▶ **PROBLEM TO WORK ON**: Every record must be restated exactly. Drop the images.

......

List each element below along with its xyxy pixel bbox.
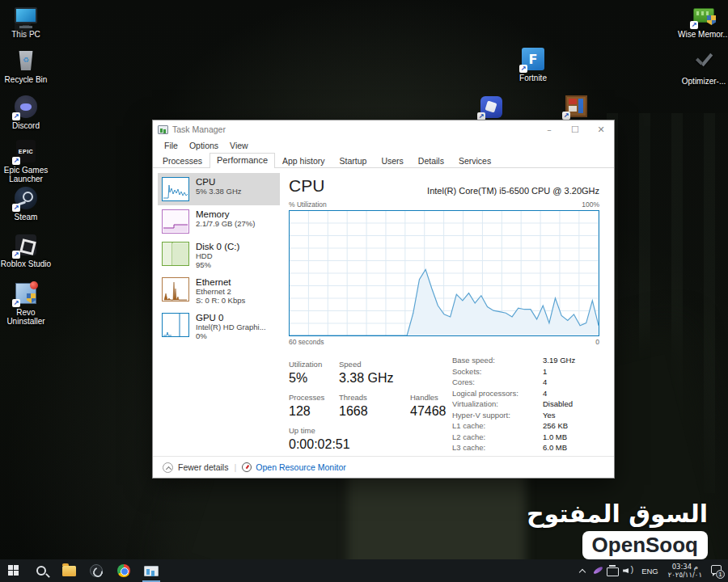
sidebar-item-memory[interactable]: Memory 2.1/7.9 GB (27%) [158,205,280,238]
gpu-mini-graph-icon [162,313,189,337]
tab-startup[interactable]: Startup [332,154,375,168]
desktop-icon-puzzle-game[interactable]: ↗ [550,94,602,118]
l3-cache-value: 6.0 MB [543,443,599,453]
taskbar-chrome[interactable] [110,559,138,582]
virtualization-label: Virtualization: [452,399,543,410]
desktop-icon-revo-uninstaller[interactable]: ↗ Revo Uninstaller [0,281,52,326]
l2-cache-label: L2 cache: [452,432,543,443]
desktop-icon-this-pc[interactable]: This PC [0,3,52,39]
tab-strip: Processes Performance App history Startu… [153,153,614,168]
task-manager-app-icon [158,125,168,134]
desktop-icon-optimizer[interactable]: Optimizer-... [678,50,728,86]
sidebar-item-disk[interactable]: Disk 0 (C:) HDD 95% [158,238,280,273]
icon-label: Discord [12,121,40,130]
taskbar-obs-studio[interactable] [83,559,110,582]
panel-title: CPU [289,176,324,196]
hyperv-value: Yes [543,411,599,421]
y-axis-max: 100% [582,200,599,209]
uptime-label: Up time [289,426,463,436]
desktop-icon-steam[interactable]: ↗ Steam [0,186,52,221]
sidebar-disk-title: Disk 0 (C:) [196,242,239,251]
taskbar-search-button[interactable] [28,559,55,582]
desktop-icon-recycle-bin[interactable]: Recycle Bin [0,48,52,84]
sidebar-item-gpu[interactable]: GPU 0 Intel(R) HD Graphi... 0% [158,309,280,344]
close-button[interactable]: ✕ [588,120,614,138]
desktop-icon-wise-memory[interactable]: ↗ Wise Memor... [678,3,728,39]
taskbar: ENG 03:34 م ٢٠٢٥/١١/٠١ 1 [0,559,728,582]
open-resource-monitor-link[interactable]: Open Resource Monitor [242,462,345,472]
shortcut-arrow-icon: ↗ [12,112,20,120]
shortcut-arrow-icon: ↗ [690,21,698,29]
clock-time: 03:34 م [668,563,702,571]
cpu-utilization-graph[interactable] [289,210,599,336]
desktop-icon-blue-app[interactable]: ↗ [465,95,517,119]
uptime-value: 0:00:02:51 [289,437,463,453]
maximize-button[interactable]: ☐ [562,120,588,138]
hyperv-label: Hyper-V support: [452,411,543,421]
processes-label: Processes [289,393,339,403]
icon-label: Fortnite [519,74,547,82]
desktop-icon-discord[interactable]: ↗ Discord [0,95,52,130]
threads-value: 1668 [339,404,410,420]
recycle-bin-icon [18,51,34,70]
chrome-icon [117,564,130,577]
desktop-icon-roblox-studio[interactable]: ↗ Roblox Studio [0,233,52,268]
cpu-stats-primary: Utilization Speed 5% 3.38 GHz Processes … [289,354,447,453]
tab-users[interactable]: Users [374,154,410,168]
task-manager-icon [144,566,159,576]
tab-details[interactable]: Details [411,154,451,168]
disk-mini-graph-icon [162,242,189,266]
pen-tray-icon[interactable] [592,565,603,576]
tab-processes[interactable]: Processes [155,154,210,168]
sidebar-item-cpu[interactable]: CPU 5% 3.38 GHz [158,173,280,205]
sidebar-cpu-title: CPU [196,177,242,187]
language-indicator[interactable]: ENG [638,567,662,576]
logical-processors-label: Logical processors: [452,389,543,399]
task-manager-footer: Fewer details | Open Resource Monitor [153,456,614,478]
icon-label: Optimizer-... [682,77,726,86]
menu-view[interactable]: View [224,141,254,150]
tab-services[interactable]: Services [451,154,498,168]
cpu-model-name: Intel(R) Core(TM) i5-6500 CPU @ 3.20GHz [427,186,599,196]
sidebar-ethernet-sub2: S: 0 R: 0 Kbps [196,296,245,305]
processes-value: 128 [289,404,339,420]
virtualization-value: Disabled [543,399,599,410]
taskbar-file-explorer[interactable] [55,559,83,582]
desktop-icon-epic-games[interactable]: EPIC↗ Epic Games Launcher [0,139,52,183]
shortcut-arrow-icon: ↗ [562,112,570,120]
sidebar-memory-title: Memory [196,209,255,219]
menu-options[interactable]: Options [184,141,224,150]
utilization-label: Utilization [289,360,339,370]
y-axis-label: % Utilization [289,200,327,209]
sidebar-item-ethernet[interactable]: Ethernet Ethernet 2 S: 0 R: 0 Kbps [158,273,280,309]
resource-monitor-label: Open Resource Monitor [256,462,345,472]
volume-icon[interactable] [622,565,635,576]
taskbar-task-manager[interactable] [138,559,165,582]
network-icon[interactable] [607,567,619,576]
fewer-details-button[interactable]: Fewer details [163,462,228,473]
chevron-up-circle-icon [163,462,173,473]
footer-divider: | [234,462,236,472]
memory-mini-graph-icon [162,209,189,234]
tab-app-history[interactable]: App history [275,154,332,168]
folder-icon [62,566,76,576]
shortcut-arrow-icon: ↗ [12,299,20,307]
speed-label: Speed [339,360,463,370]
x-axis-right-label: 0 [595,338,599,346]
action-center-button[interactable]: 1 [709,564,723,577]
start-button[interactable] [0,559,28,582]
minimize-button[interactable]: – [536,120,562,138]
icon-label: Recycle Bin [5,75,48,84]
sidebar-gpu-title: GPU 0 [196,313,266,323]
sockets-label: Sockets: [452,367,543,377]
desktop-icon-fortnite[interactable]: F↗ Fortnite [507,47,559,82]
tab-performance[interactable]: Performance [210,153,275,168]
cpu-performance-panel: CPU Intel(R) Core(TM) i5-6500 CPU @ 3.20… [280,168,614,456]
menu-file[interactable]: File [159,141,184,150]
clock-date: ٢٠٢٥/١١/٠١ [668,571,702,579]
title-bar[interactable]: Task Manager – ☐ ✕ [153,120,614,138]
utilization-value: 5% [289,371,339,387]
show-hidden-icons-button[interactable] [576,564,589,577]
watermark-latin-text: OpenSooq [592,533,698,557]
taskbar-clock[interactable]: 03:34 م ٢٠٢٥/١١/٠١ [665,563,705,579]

......

▶ **ANSWER SPACE**:
List each element below along with its xyxy pixel bbox.
sidebar-item-memory[interactable]: Memory 2.1/7.9 GB (27%) [158,205,280,238]
gpu-mini-graph-icon [162,313,189,337]
tab-startup[interactable]: Startup [332,154,375,168]
desktop-icon-puzzle-game[interactable]: ↗ [550,94,602,118]
l3-cache-value: 6.0 MB [543,443,599,453]
taskbar-chrome[interactable] [110,559,138,582]
virtualization-label: Virtualization: [452,399,543,410]
desktop-icon-revo-uninstaller[interactable]: ↗ Revo Uninstaller [0,281,52,326]
l2-cache-label: L2 cache: [452,432,543,443]
desktop-icon-this-pc[interactable]: This PC [0,3,52,39]
tab-strip: Processes Performance App history Startu… [153,153,614,168]
task-manager-app-icon [158,125,168,134]
desktop-icon-optimizer[interactable]: Optimizer-... [678,50,728,86]
sidebar-item-disk[interactable]: Disk 0 (C:) HDD 95% [158,238,280,273]
icon-label: Discord [12,121,40,130]
taskbar-obs-studio[interactable] [83,559,110,582]
panel-title: CPU [289,176,324,196]
hyperv-value: Yes [543,411,599,421]
y-axis-max: 100% [582,200,599,209]
uptime-label: Up time [289,426,463,436]
desktop-icon-steam[interactable]: ↗ Steam [0,186,52,221]
sidebar-disk-title: Disk 0 (C:) [196,242,239,251]
taskbar-search-button[interactable] [28,559,55,582]
desktop-icon-recycle-bin[interactable]: Recycle Bin [0,48,52,84]
sidebar-item-gpu[interactable]: GPU 0 Intel(R) HD Graphi... 0% [158,309,280,344]
close-button[interactable]: ✕ [588,120,614,138]
desktop-icon-wise-memory[interactable]: ↗ Wise Memor... [678,3,728,39]
taskbar: ENG 03:34 م ٢٠٢٥/١١/٠١ 1 [0,559,728,582]
open-resource-monitor-link[interactable]: Open Resource Monitor [242,462,345,472]
shortcut-arrow-icon: ↗ [12,112,20,120]
shortcut-arrow-icon: ↗ [690,21,698,29]
clock-time: 03:34 م [668,563,702,571]
cpu-utilization-graph[interactable] [289,210,599,336]
desktop-icon-blue-app[interactable]: ↗ [465,95,517,119]
uptime-value: 0:00:02:51 [289,437,463,453]
maximize-button[interactable]: ☐ [562,120,588,138]
hyperv-label: Hyper-V support: [452,411,543,421]
processes-label: Processes [289,393,339,403]
icon-label: Fortnite [519,74,547,82]
desktop-icon-discord[interactable]: ↗ Discord [0,95,52,130]
threads-value: 1668 [339,404,410,420]
recycle-bin-icon [18,51,34,70]
chrome-icon [117,564,130,577]
desktop-icon-roblox-studio[interactable]: ↗ Roblox Studio [0,233,52,268]
cpu-stats-primary: Utilization Speed 5% 3.38 GHz Processes … [289,354,447,453]
tab-users[interactable]: Users [374,154,410,168]
task-manager-icon [144,566,159,576]
tab-details[interactable]: Details [411,154,451,168]
disk-mini-graph-icon [162,242,189,266]
pen-tray-icon[interactable] [592,565,603,576]
tab-processes[interactable]: Processes [155,154,210,168]
sidebar-item-cpu[interactable]: CPU 5% 3.38 GHz [158,173,280,205]
sidebar-cpu-title: CPU [196,177,242,187]
language-indicator[interactable]: ENG [638,567,662,576]
logical-processors-label: Logical processors: [452,389,543,399]
task-manager-footer: Fewer details | Open Resource Monitor [153,456,614,478]
icon-label: Optimizer-... [682,77,726,86]
menu-view[interactable]: View [224,141,254,150]
tab-services[interactable]: Services [451,154,498,168]
cpu-model-name: Intel(R) Core(TM) i5-6500 CPU @ 3.20GHz [427,186,599,196]
sidebar-ethernet-sub2: S: 0 R: 0 Kbps [196,296,245,305]
processes-value: 128 [289,404,339,420]
virtualization-value: Disabled [543,399,599,410]
taskbar-file-explorer[interactable] [55,559,83,582]
desktop-icon-epic-games[interactable]: EPIC↗ Epic Games Launcher [0,139,52,183]
shortcut-arrow-icon: ↗ [562,112,570,120]
sidebar-memory-title: Memory [196,209,255,219]
menu-options[interactable]: Options [184,141,224,150]
utilization-label: Utilization [289,360,339,370]
y-axis-label: % Utilization [289,200,327,209]
sidebar-item-ethernet[interactable]: Ethernet Ethernet 2 S: 0 R: 0 Kbps [158,273,280,309]
resource-monitor-label: Open Resource Monitor [256,462,345,472]
volume-icon[interactable] [622,565,635,576]
taskbar-task-manager[interactable] [138,559,165,582]
network-icon[interactable] [607,567,619,576]
fewer-details-button[interactable]: Fewer details [163,462,228,473]
chevron-up-circle-icon [163,462,173,473]
footer-divider: | [234,462,236,472]
memory-mini-graph-icon [162,209,189,234]
tab-app-history[interactable]: App history [275,154,332,168]
folder-icon [62,566,76,576]
shortcut-arrow-icon: ↗ [12,299,20,307]
speed-label: Speed [339,360,463,370]
x-axis-right-label: 0 [595,338,599,346]
action-center-button[interactable]: 1 [709,564,723,577]
start-button[interactable] [0,559,28,582]
minimize-button[interactable]: – [536,120,562,138]
icon-label: Recycle Bin [5,75,48,84]
sidebar-gpu-title: GPU 0 [196,313,266,323]
sockets-label: Sockets: [452,367,543,377]
desktop-icon-fortnite[interactable]: F↗ Fortnite [507,47,559,82]
tab-performance[interactable]: Performance [210,153,275,168]
cpu-performance-panel: CPU Intel(R) Core(TM) i5-6500 CPU @ 3.20… [280,168,614,456]
menu-file[interactable]: File [159,141,184,150]
clock-date: ٢٠٢٥/١١/٠١ [668,571,702,579]
title-bar[interactable]: Task Manager – ☐ ✕ [153,120,614,138]
utilization-value: 5% [289,371,339,387]
show-hidden-icons-button[interactable] [576,564,589,577]
watermark-latin-text: OpenSooq [592,533,698,557]
taskbar-clock[interactable]: 03:34 م ٢٠٢٥/١١/٠١ [665,563,705,579]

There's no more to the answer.